Stored data
++++

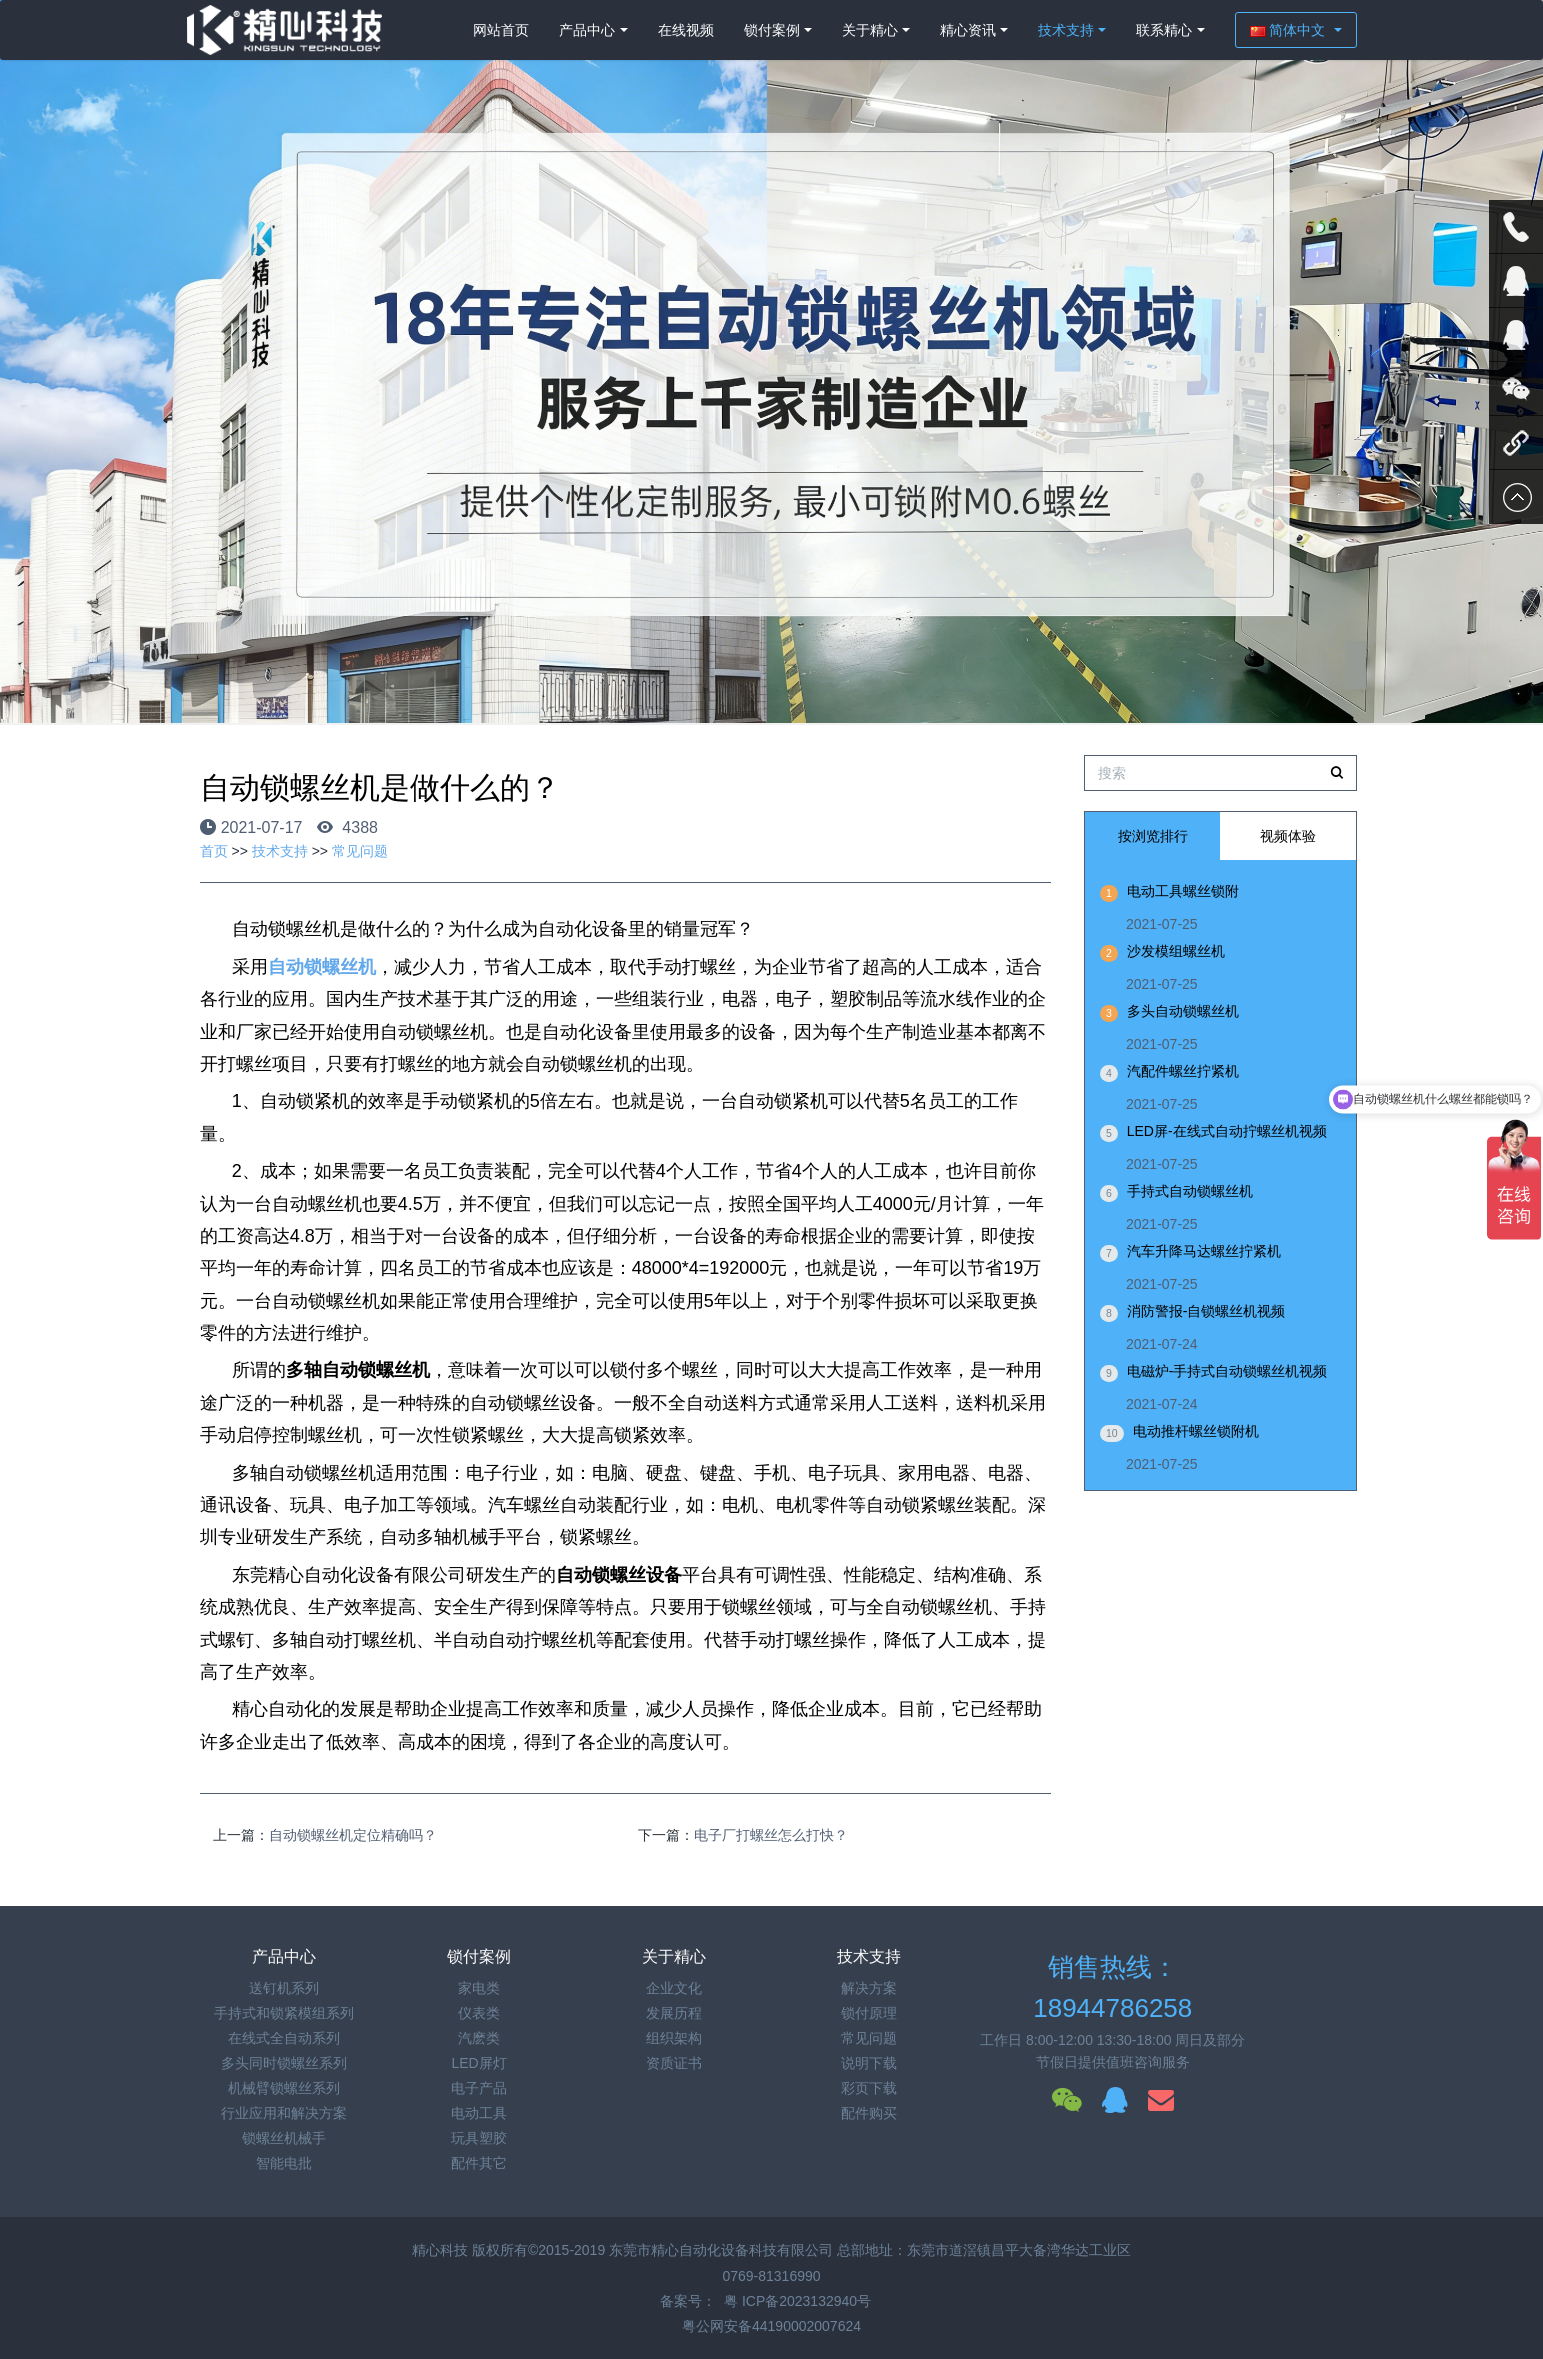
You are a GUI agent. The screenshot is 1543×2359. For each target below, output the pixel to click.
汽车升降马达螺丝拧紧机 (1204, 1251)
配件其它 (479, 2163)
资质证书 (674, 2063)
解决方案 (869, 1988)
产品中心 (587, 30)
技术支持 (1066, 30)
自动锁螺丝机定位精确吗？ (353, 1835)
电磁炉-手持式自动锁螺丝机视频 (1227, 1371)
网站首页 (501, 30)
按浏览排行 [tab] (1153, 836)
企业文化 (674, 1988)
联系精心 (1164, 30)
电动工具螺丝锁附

++++

Work instruction:
Output all the records above again exactly, with the pictures dropped.

Solution to this exercise:
You are a GUI agent. The screenshot is 1543×2359. For each target below, output the pixel to click.
汽车升降马达螺丝拧紧机 (1204, 1251)
配件其它 (479, 2163)
资质证书 (674, 2063)
解决方案 (869, 1988)
产品中心 (587, 30)
技术支持 (1066, 30)
自动锁螺丝机定位精确吗？ (353, 1835)
电磁炉-手持式自动锁螺丝机视频 (1227, 1371)
网站首页 (501, 30)
按浏览排行 [tab] (1153, 836)
企业文化 (674, 1988)
联系精心 (1164, 30)
电动工具螺丝锁附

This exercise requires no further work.